> **Instructions for the task**
For this exercise, copy exactly the lines below from the one with "Usos permitidos y restricciones" through the one with "Заливщики швов" and leave out the pictures.

(Entries taken from a collection)
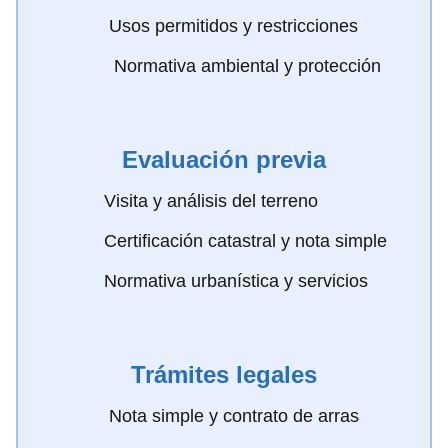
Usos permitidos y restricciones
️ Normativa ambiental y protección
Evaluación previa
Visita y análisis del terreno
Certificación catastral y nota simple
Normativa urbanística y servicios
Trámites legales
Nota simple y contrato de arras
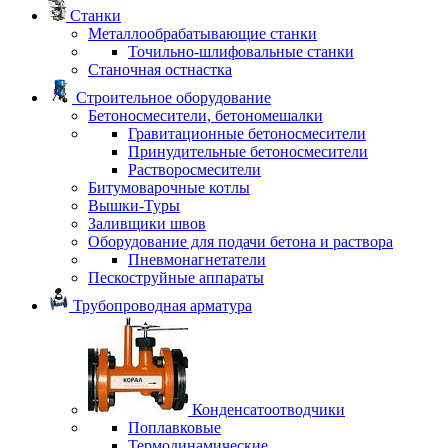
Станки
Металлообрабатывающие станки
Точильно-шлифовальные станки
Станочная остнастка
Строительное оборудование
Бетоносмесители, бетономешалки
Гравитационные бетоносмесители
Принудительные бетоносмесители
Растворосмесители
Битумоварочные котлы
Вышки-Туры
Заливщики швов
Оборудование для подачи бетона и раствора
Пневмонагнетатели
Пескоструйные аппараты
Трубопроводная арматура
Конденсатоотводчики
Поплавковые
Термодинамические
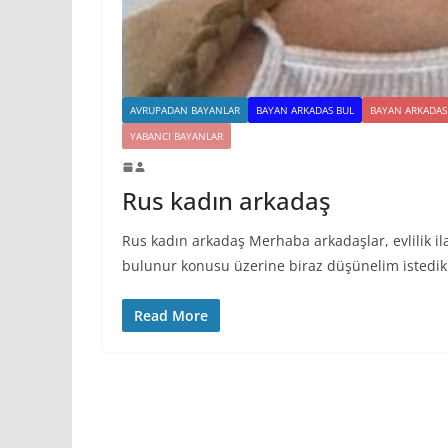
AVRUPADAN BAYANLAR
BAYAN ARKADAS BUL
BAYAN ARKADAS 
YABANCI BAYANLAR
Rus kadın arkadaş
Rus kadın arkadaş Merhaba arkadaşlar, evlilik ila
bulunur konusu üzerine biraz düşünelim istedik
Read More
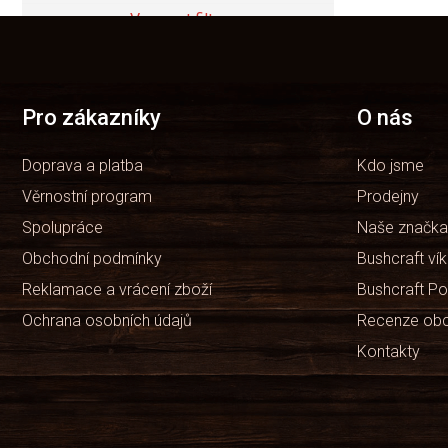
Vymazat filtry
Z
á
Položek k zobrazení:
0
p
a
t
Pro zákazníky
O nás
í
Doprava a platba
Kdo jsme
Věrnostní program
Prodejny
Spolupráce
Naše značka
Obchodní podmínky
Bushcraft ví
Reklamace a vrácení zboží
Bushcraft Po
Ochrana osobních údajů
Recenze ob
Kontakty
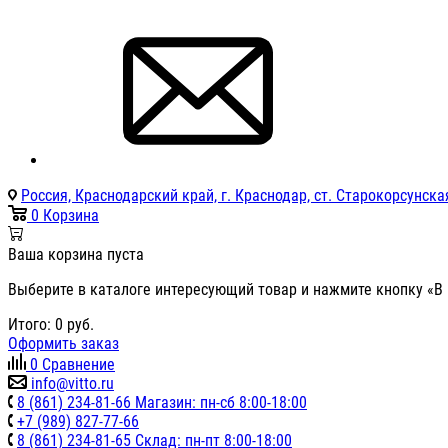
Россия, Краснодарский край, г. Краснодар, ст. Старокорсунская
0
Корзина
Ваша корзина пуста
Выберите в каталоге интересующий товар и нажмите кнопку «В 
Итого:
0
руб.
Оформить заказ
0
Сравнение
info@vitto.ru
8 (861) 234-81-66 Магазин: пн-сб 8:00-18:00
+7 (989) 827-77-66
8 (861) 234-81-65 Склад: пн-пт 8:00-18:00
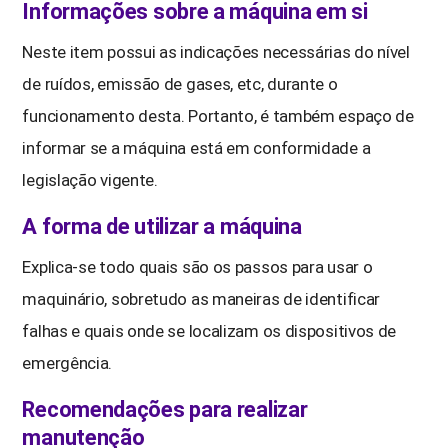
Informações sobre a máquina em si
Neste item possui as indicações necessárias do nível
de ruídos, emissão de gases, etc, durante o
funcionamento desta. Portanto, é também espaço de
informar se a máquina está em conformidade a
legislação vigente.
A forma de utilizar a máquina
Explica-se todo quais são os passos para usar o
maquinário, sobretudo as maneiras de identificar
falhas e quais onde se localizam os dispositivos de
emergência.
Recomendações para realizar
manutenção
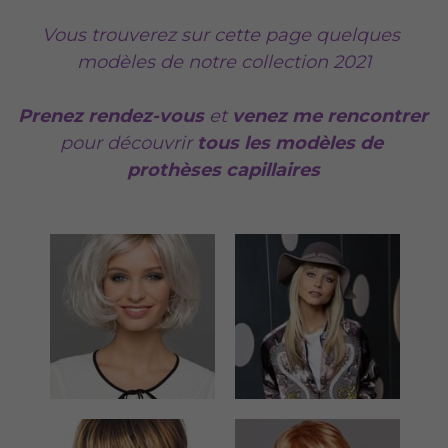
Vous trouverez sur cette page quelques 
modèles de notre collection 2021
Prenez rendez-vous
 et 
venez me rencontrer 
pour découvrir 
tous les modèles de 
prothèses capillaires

==

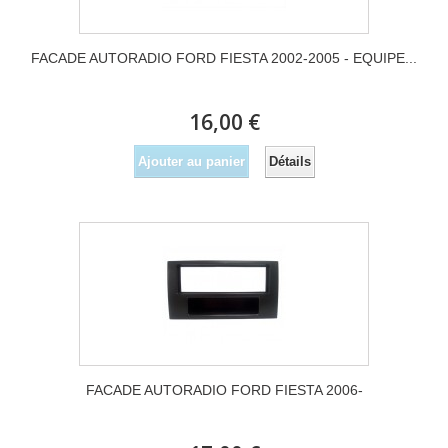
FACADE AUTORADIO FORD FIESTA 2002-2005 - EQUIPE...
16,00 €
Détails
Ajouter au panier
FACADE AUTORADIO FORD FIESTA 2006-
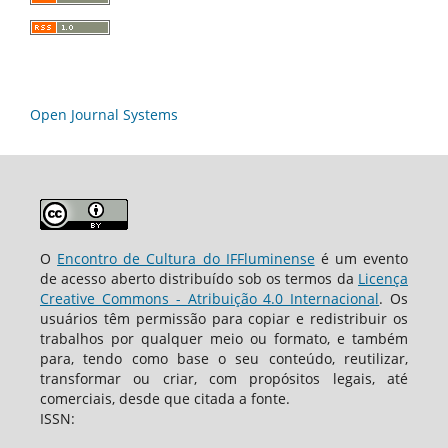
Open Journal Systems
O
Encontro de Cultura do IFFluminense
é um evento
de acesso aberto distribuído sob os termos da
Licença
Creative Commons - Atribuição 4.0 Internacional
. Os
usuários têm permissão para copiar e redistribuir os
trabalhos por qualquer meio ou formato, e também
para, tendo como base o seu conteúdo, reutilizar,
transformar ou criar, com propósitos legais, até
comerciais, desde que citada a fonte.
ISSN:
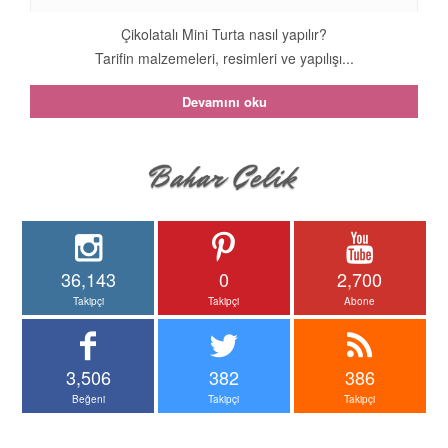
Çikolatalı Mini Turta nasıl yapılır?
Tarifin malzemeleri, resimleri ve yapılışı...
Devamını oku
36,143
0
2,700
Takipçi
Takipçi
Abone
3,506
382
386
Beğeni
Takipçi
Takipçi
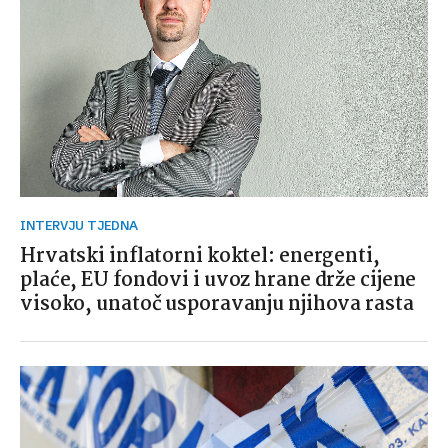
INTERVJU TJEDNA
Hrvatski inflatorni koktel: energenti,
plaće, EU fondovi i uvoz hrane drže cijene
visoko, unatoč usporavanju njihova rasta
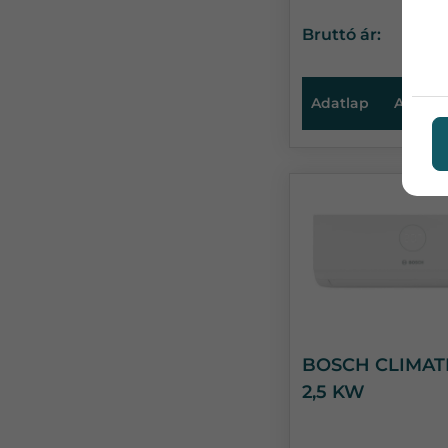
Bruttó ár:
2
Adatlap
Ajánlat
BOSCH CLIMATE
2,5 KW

---

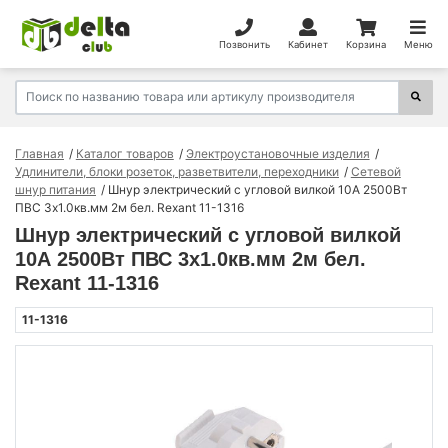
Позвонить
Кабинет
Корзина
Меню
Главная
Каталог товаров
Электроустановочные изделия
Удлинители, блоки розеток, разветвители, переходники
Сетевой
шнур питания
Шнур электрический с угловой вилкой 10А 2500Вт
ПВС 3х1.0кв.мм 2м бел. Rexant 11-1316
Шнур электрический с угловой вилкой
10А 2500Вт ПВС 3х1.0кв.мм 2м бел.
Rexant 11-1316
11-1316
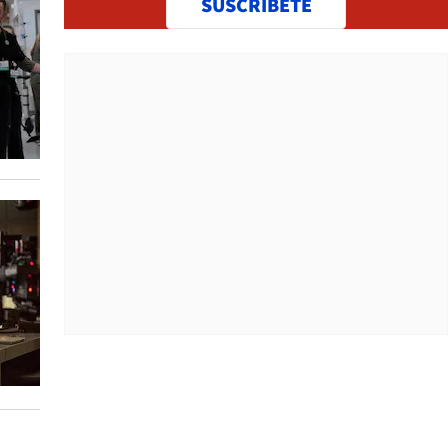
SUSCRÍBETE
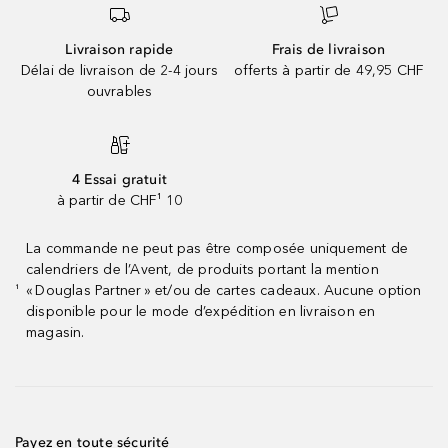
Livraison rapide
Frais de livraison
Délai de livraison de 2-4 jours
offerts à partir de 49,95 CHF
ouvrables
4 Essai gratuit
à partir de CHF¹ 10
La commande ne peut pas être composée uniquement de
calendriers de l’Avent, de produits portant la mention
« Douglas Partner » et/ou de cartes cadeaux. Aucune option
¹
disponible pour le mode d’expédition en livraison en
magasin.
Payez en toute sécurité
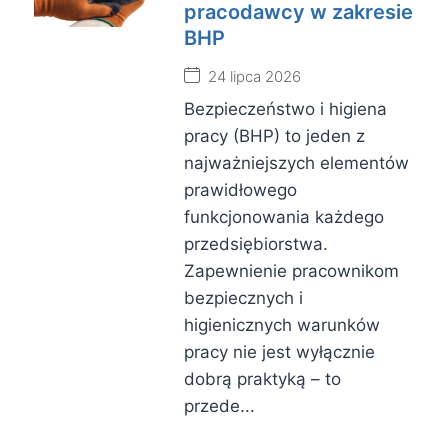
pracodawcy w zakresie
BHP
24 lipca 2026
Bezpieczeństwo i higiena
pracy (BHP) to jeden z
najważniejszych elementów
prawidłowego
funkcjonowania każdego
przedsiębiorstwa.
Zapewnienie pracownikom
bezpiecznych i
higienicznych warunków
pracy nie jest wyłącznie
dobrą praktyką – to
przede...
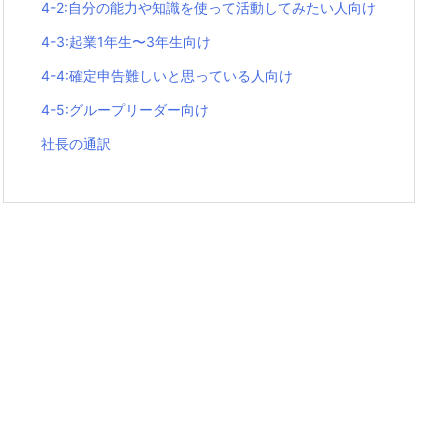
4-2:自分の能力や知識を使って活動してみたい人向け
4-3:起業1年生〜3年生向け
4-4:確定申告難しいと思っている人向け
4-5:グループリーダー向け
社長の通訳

> **Solution to this problem**
Usos permitidos y restricciones
️ Normativa ambiental y protección
Evaluación previa
Visita y análisis del terreno
Certificación catastral y nota simple
Normativa urbanística y servicios
Trámites legales
Nota simple y contrato de arras
Станки
Металлообрабатывающие станки
Точильно-шлифовальные станки
Станочная остнастка
Строительное оборудование
Бетоносмесители, бетономешалки
Гравитационные бетоносмесители
Принудительные бетоносмесители
Растворосмесители
Битумоварочные котлы
Вышки-Туры
Заливщики швов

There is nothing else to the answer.